Gavin Newsom, the California governor and presidential aspirant, is a weathervane whose primary concern at the moment is making his left flank happy. So when he was asked whether he’d take money from AIPAC, he knew the “correct” answer. “Never have, never will,” he told a progressive activist.
It was a pretty easy one for Newsom, since AIPAC has always concentrated on federal officeholders, who actually have some effect on American foreign policy. But Newsom’s self-satisfied grin when answering the question betrayed his relief at the interviewer’s ignorance of the issue. The young activist described AIPAC and the oil and tobacco industries as “disproportionately powerful special interest groups that are hurting the American people.”
That’s the nightmare triumvirate to progressive activists: Big Oil, Big Tobacco, Big Jew.
It is tempting to laugh at someone who thinks AIPAC has the same influence on U.S. politics that the oil industry has. But when Gavin Newsom is so terrified of such people that he just bobbles his head and grins in agreement, it’s a stark reminder of how much of American politics is driven by conspiracist thinking.
Newsom is happy to yuk it up over paranoid fantasies of Jewish power because it’s the price of admission for Democratic officeholders, in the way it is becoming the price of admission for right-wing podcasters. A wild example just this week: A Democratic candidate for a congressional seat in Illinois said he would return a contribution from Michael Sacks, a Democratic donor in the state, because Sacks has donated to AIPAC.
The candidate, Anthony Driver Jr., said he didn’t know Sacks had donated to AIPAC, and why would he? Driver explained how he and Sacks crossed paths: “Michael Sacks has supported community violence intervention work in Chicago for years. I served nearly four years as President of the Chicago Community Commission for Public Safety and Accountability, helping advance real public safety reform.”

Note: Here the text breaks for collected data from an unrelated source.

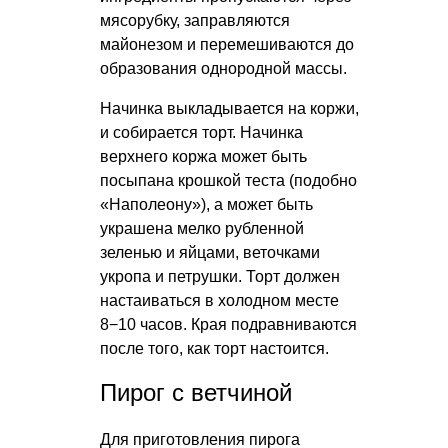
мясорубку, заправляются
майонезом и перемешиваются до
образования однородной массы.
Начинка выкладывается на коржи,
и собирается торт. Начинка
верхнего коржа может быть
посыпана крошкой теста (подобно
«Наполеону»), а может быть
украшена мелко рубленной
зеленью и яйцами, веточками
укропа и петрушки. Торт должен
настаиваться в холодном месте
8−10 часов. Края подравниваются
после того, как торт настоится.
Пирог с ветчиной
Для приготовления пирога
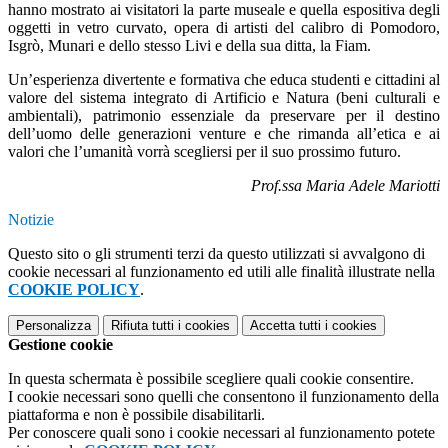
hanno mostrato ai visitatori la parte museale e quella espositiva degli
oggetti in vetro curvato, opera di artisti del calibro di Pomodoro,
Isgrò, Munari e dello stesso Livi e della sua ditta, la Fiam.
Un’esperienza divertente e formativa che educa studenti e cittadini al
valore del sistema integrato di Artificio e Natura (beni culturali e
ambientali), patrimonio essenziale da preservare per il destino
dell’uomo delle generazioni venture e che rimanda all’etica e ai
valori che l’umanità vorrà scegliersi per il suo prossimo futuro.
Prof.ssa Maria Adele Mariotti
Notizie
Questo sito o gli strumenti terzi da questo utilizzati si avvalgono di
cookie necessari al funzionamento ed utili alle finalità illustrate nella
COOKIE POLICY
.
Personalizza
Rifiuta tutti
i cookies
Accetta tutti
i cookies
Gestione cookie
In questa schermata è possibile scegliere quali cookie consentire.
I cookie necessari sono quelli che consentono il funzionamento della
piattaforma e non è possibile disabilitarli.
Per conoscere quali sono i cookie necessari al funzionamento potete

So Sacks does good and important work, according to the candidate returning Sacks’s donation. It’s just that in Democratic primaries, that’s not enough to accept a contribution; the contribution’s bloodline must be free of impurities.
This is next-level stuff. The fact that Democratic candidates must now hesitate to accept support from someone who has given to prominent Jewish causes—if you think this is just about one organization, you are a fool—is a massive escalation in the paranoid style in American politics.
How do we know where this is going? Because in other respects, we’re already there. Progressive “anti-Zionist” mobs are already going after synagogues. Jewish-owned restaurants are boycotted, vandalized, and shut down regularly. The Boston Mapping Project created an interactive doxxing engine to identify and target the area’s Jewish nonprofits. Hamasniks have whipped up a national campaign against campus Hillels.
The guilt-by-Jewish-association game is up and running. Jewish people support Jewish groups that support Jewish causes that include the Jewish state.
How far removed from Jews does one have to be to have a shot at winning a Democratic Party primary? We’re starting to find out.